DEICIDE/「TO HELL WITH GOD」 アルバムレビュー
ヘビーメタル、ハードロックアルバムレビュー
ヘビーメタル、ハードロックアルバムレビュー
-2011-
「TO HELL WITH GOD」DEICIDEジャケ写
「TO HELL WITH GOD」
DEICIDE

11.4.20release

 フロリダ産デス・メタルの重鎮、ラルフ・サントーラをフィーチャーした10thアルバム!!

 1990年に『DEICIDE』でデビューしたデス・メタルの重鎮、DEICIDEの通算10作目となるニューアルバム。当初は2009年にリリースされる予定だったが、2年遅れでこの度無事に発表されることになったという。グレン・ベントンの地を這うようなグロウル・ヴォーカルは聴き手を怒号するかのような勢い。その凄まじい迫力はデビュー当時から変わらないものの、20年間にわたりデスメタル・シーンを支えリードしてきた存在であるからこそ、ここにきて更なる迫がついてる。世間では“デス・メタル界のレミー・キルミスター”とされている、かは分からないが個人的にはそう称したい。

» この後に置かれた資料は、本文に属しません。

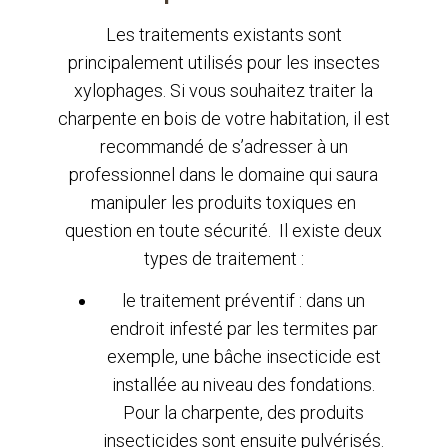
Les traitements existants sont
principalement utilisés pour les insectes
xylophages. Si vous souhaitez traiter la
charpente en bois de votre habitation, il est
recommandé de s’adresser à un
professionnel dans le domaine qui saura
manipuler les produits toxiques en
question en toute sécurité. Il existe deux
types de traitement :
le traitement préventif : dans un
endroit infesté par les termites par
exemple, une bâche insecticide est
installée au niveau des fondations.
Pour la charpente, des produits
insecticides sont ensuite pulvérisés.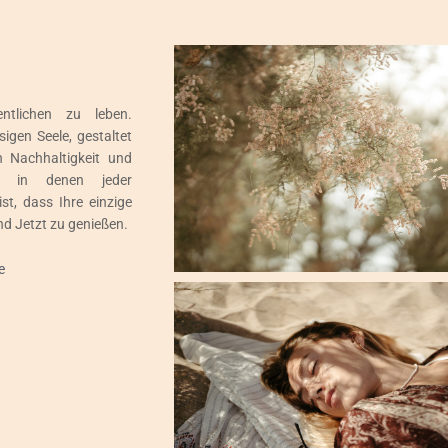
tlichen zu leben.
igen Seele, gestaltet
n Nachhaltigkeit und
te, in denen jeder
t, dass Ihre einzige
nd Jetzt zu genießen.
e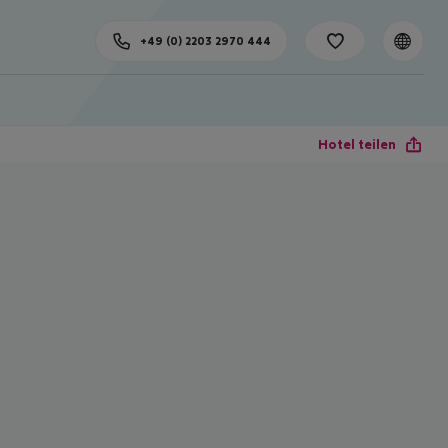
+49 (0) 2203 2970 444
Hotel teilen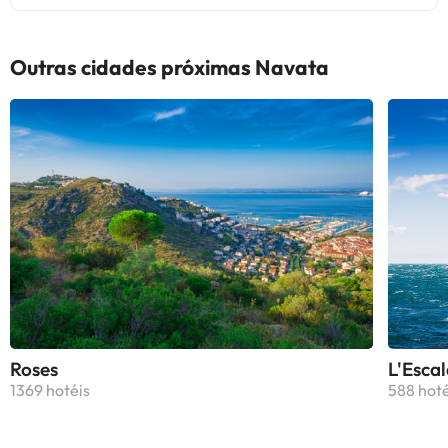
para uma estadia relaxante perto
Wi-Fi gratuito. Situado a 10 km de
de Figueres.
Museu de Dalí, o alojamento dispõe
de uma piscina exterior e
Outras cidades próximas Navata
estacionamento privado gratuito.
Providenciando a um terraço e
vista do lago, esta casa de férias
inclui 3 quartos, uma sala de estar,
televisão por satélite, uma cozinha
equipada e 1 casa de banho com
bidé e chuveiro. Para maior
comodidade, o alojamento pode
fornecer toalhas e roupa de cama
por um custo extra. Estação
Ferroviária de Girona fica a 45 km
de Villa Torremirona Resort
Palmeras, enquanto Reserva
Marinha Ilhas Medes está a 49 km
Roses
L'Escal
de distância. O Aeroporto Girona -
1369 hotéis
588 hoté
Costa Brava fica a 57 km da
propriedade.Esta propriedade não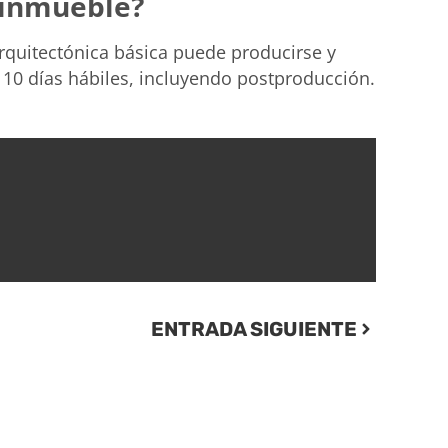
 inmueble?
rquitectónica básica puede producirse y
 10 días hábiles, incluyendo postproducción.
ENTRADA SIGUIENTE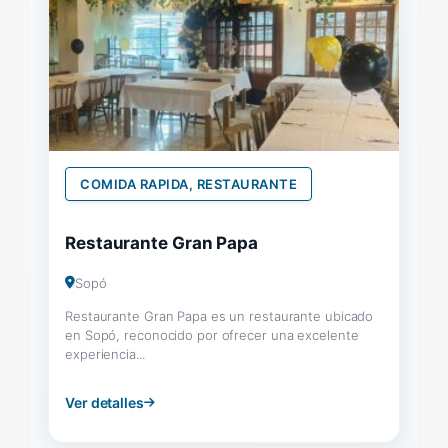
COMIDA RAPIDA, RESTAURANTE
Restaurante Gran Papa
Sopó
Restaurante Gran Papa es un restaurante ubicado
en Sopó, reconocido por ofrecer una excelente
experiencia...
Ver detalles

 スラッシュ・メタルを1.5〜2.0倍スピードアップした強靭な楽曲群は衰えることを知らず、むしろトゲトゲしさを増強している。そこへ新たな聴き所を用意するギターソロだが、これはラルフ・サントーラによるもの。ラルフと言えば哀愁メロディアスハードの名手としても知られ、EYEWITNESSやMilleniumという素晴らしい名バンドを率いる人物でもあり、またソロ名義ではマイケル・シェンカーばりの泣きから、クラシカル、フュージョン系まで幅広い楽曲を収録したインスト・アルバムを作るほどのギタリストなのだ。
 そんな劇的なギターをフィーチャーしつつも、決してメロディック・デス・メタル的ではなく、むしろ全体像はメロウさをかき消すほどアグレッシブだ。そういった意味でも初期からのファンを裏切ることのない仕上がりだろう。10曲が文字どおり怒涛の如く過ぎ去っていくアルバムだ。